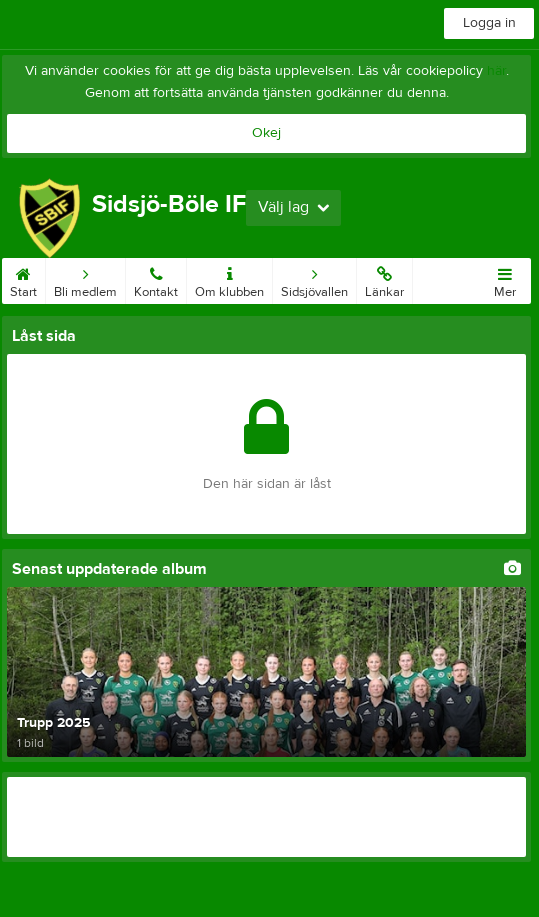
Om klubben (229, 279)
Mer (505, 279)
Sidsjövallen (314, 279)
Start (23, 279)
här (496, 71)
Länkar (384, 279)
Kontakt (156, 279)
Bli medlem (85, 279)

*Task details*: Write out exactly the lines that begin at the one containing "Mer (505, 279)" and continue through the last line of the data, and only those.

*Task result*:
Mer (505, 279)
Sidsjövallen (314, 279)
Start (23, 279)
här (496, 71)
Länkar (384, 279)
Kontakt (156, 279)
Bli medlem (85, 279)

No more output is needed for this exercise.